Disease class wise distribution of EmoHD dataset

Statistics of distribution of disease class of EmoHD dataset can be seen in the Fig. 1. It can be seen in given Fig. 1 that the Cancer class has a high number of samples that are 660. It is evident from the Fig. 1 that the class imbalance problem does not explicitly exist in disease class wise distribution of the EmoHD dataset but we have seen in Table 2 that when we see emotion class wise distribution of these samples then class imbalance balance problem is present there as we have discussed the reason in the previous section.

Distribution of the EmoHD dataset with respect to disease class label.
Figure 1: Distribution of the EmoHD dataset with respect to disease class label.

Methodology

In this section, we describe the methodology adopted for emotion detection in patients from text data. The architecture diagram of the proposed methodology is given in the Fig. 2. First, we describe the pre-processing of the dataset in detail then data re-sampling is applied. Next, we perform feature engineering on the data to train the model.

Basic flow diagram of predicting emotion in patients during specific disease with the help of online available disease related news.

Figure 2: Basic flow diagram of predicting emotion in patients during specific disease with the help of online available disease related news.

Pre-processing

Our first step is the cleaning of the data in order to obtain better results. We can achieve stronger results by doing some basic pre-processing steps including lowercase conversion, punctuation removal, stop words removal, etc. Each of the text cleaning steps is mentioned below.

Lowercase conversion

The first step of pre-processing is the lower case conversion. For this purpose, we clean the data by transforming the text into the lower case to avoid having multiple copies of the same words. For instance, ‘Happy’ and ‘happy’ must be considered as a single word but due to case differences they are counted as different words. Therefore, we apply the lower case conversion technique to avoid such ambiguities.

Punctuation removal

The next step is to remove punctuation from the text, as it does not add any useful information while training the model. Removing all punctuation occurrences from text data will help the model to learn functional features instead of non-functional instances.

Removal of stop words

Stop words should be removed from the text data as they do not add much meaning to the machine learning model. For this purpose, we use a predefined library of python, i.e., nltk.corpus (Pythonspot, 2016) for English stop words.

Common words removal

Common words are removed from the textual data because of the high similarity in the vocabulary. The overlap in vocabulary affects the evaluation scores during the training of machine learning classifiers. These words are removed as their presence will not be of any use in the classification of our text data.

Rare words removal

Similarly, just as we removed the most common words, we also remove rarely occurring words from the text.
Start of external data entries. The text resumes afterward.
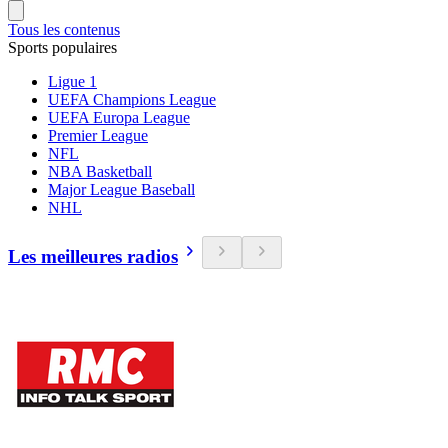
Tous les contenus
Sports populaires
Ligue 1
UEFA Champions League
UEFA Europa League
Premier League
NFL
NBA Basketball
Major League Baseball
NHL
Les meilleures radios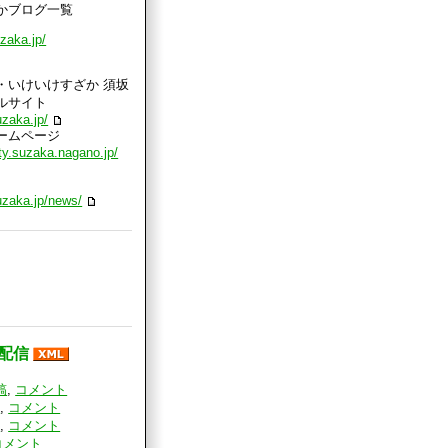
かブログ一覧
uzaka.jp/
・いけいけすざか 須坂
ルサイト
uzaka.jp/
ームページ
ty.suzaka.nagano.jp/
uzaka.jp/news/
の配信
稿
,
コメント
稿
,
コメント
稿
,
コメント
コメント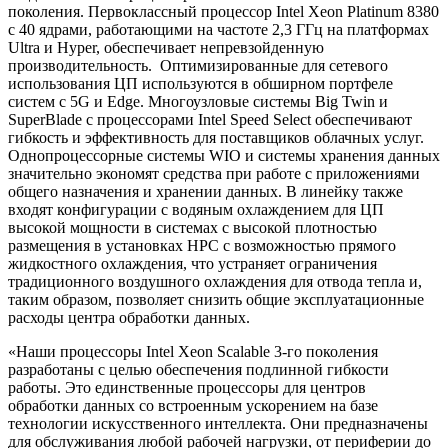
поколения. Первоклассный процессор Intel Xeon Platinum 8380
с 40 ядрами, работающими на частоте 2,3 ГГц на платформах
Ultra и Hyper, обеспечивает непревзойденную
производительность. Оптимизированные для сетевого
использования ЦП используются в обширном портфеле
систем с 5G и Edge. Многоузловые системы Big Twin и
SuperBlade с процессорами Intel Speed Select обеспечивают
гибкость и эффективность для поставщиков облачных услуг.
Однопроцессорные системы WIO и системы хранения данных
значительно экономят средства при работе с приложениями
общего назначения и хранении данных. В линейку также
входят конфигурации с водяным охлаждением для ЦП
высокой мощности в системах с высокой плотностью
размещения в установках HPC с возможностью прямого
жидкостного охлаждения, что устраняет ограничения
традиционного воздушного охлаждения для отвода тепла и,
таким образом, позволяет снизить общие эксплуатационные
расходы центра обработки данных.
«Наши процессоры Intel Xeon Scalable 3-го поколения
разработаны с целью обеспечения подлинной гибкости
работы. Это единственные процессоры для центров
обработки данных со встроенным ускорением на базе
технологии искусственного интеллекта. Они предназначены
для обслуживания любой рабочей нагрузки, от периферии до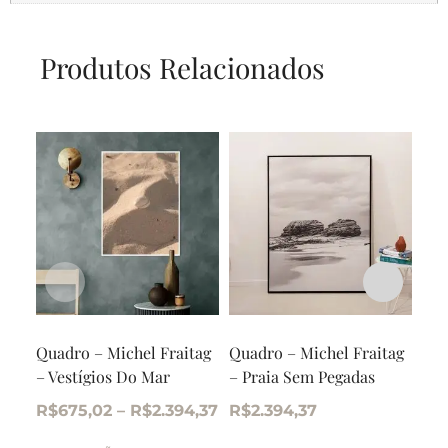
Produtos Relacionados
Quadro – Michel Fraitag
Quadro – Michel Fraitag
Qua
– Vestígios Do Mar
– Praia Sem Pegadas
AB0
R$
675,02
–
R$
2.394,37
R$
2.394,37
R$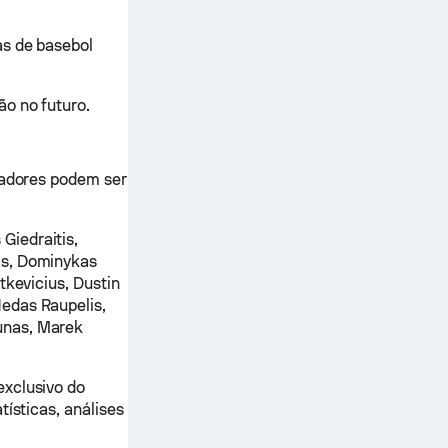
as de basebol
o no futuro.
ogadores podem ser
Giedraitis,
is, Dominykas
tkevicius, Dustin
edas Raupelis,
unas, Marek
exclusivo do
tísticas, análises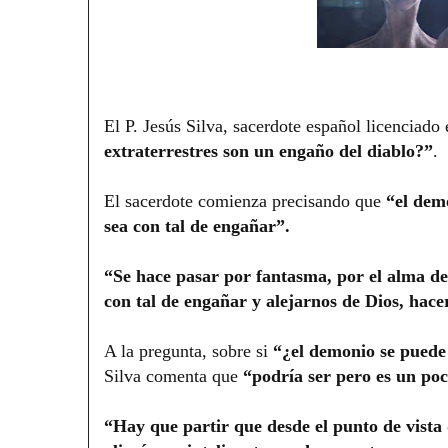
El P. Jesús Silva, sacerdote español licenciado
extraterrestres son un engaño del diablo?”
.
El sacerdote comienza precisando que
“el demo
sea con tal de engañar”.
“Se hace pasar por fantasma, por el alma de 
con tal de engañar y alejarnos de Dios, hace
A la pregunta, sobre si
“¿el demonio se puede
Silva comenta que
“podría ser pero es un po
“Hay que partir que desde el punto de vista 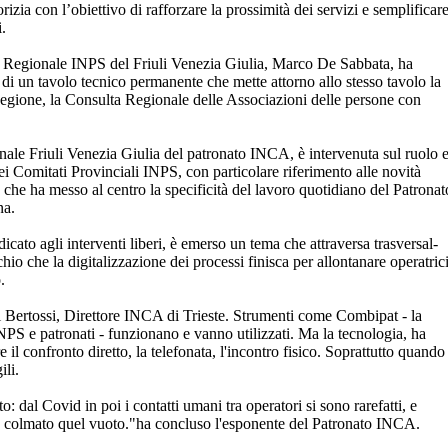
orizia con l’obiettivo di rafforzare la prossimità dei servizi e semplificar
i.
ore Regionale INPS del Friuli Venezia Giulia, Marco De Sabbata, ha
di un tavolo tecnico permanente che mette attorno allo stesso tavolo la
ione, la Consulta Regionale delle Associazioni delle persone con
nale Friuli Venezia Giulia del patronato INCA, è intervenuta sul ruolo 
ei Comitati Provinciali INPS, con particolare riferimento alle novità
 che ha messo al centro la specificità del lavoro quotidiano del Patronat
na.
cato agli interventi liberi, è emerso un tema che attraversa trasversal-
schio che la digitalizzazione dei processi finisca per allontanare operatric
.
i Bertossi, Direttore INCA di Trieste. Strumenti come Combipat - la
NPS e patronati - funzionano e vanno utilizzati. Ma la tecnologia, ha
e il confronto diretto, la telefonata, l'incontro fisico. Soprattutto quando
ili.
 dal Covid in poi i contatti umani tra operatori si sono rarefatti, e
a colmato quel vuoto."ha concluso l'esponente del Patronato INCA.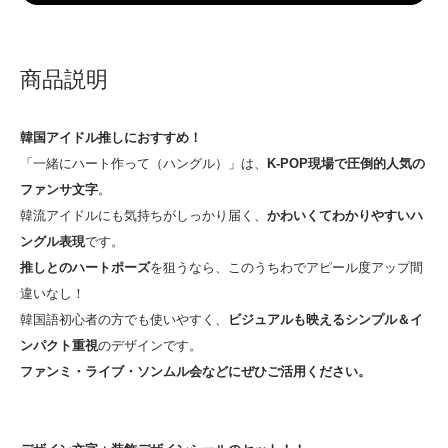
商品説明
韓国アイドル推しにおすすめ！
「一緒にハート作って（ハングル）」は、
K-POP現場で圧倒的人気の
ファンサ文字
。
韓流アイドルにも気持ちがしっかり届く、
かわいくてわかりやすいハ
ングル表現
です。
推しとのハートポーズ
を狙うなら、このうちわでアピール度アップ間
違いなし！
韓国語初心者の方でも使いやすく、
ビジュアルも映えるシンプル＆イ
ンパクト重視
のデザインです。
ファンミ・ライブ・ソンムル会などにぜひご活用ください。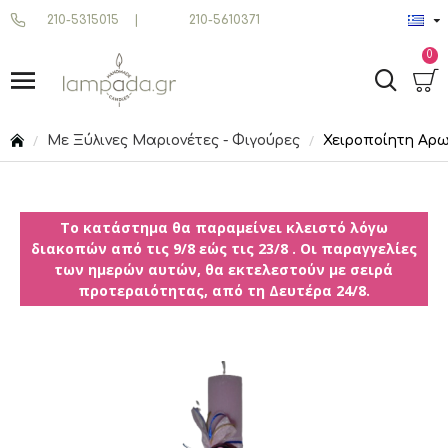
210-5315015
|
210-5610371
0
Με Ξύλινες Μαριονέτες - Φιγούρες
Χειροποίητη Αρω
Το κατάστημα θα παραμείνει κλειστό λόγω
διακοπών από τις 9/8 εώς τις 23/8 . Οι παραγγελίες
των ημερών αυτών, θα εκτελεστούν με σειρά
προτεραιότητας, από τη Δευτέρα 24/8.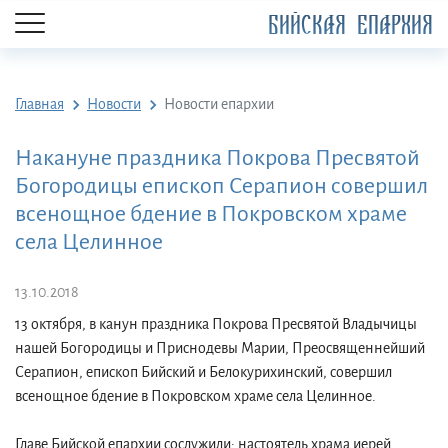
БИЙСКАЯ ЕПАРХИЯ
Главная
Новости
Новости епархии
Накануне праздника Покрова Пресвятой
Богородицы епископ Серапион совершил
всенощное бдение в Покровском храме
села Целинное
13.10.2018
13 октября, в канун праздника Покрова Пресвятой Владычицы
нашей Богородицы и Приснодевы Марии, Преосвященнейший
Серапион, епископ Бийский и Белокурихинский, совершил
всенощное бдение в Покровском храме села Целинное.
Главе Бийской епархии сослужили: настоятель храма иерей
They are so rare, hence, the association between them and other words is dominated by noise.

ReSampling

It can be seen in the Table 2 that the emotion class distribution is not evenly distributed and it clearly shows the unbalanced data. To handle unbalanced data, we need to perform data re-sampling. Re-sampling technique (Tian et al., 2019) can either be Over-Sampling or Under-Sampling. We try both of these approaches and resample the data based on the majority and minority class respectively.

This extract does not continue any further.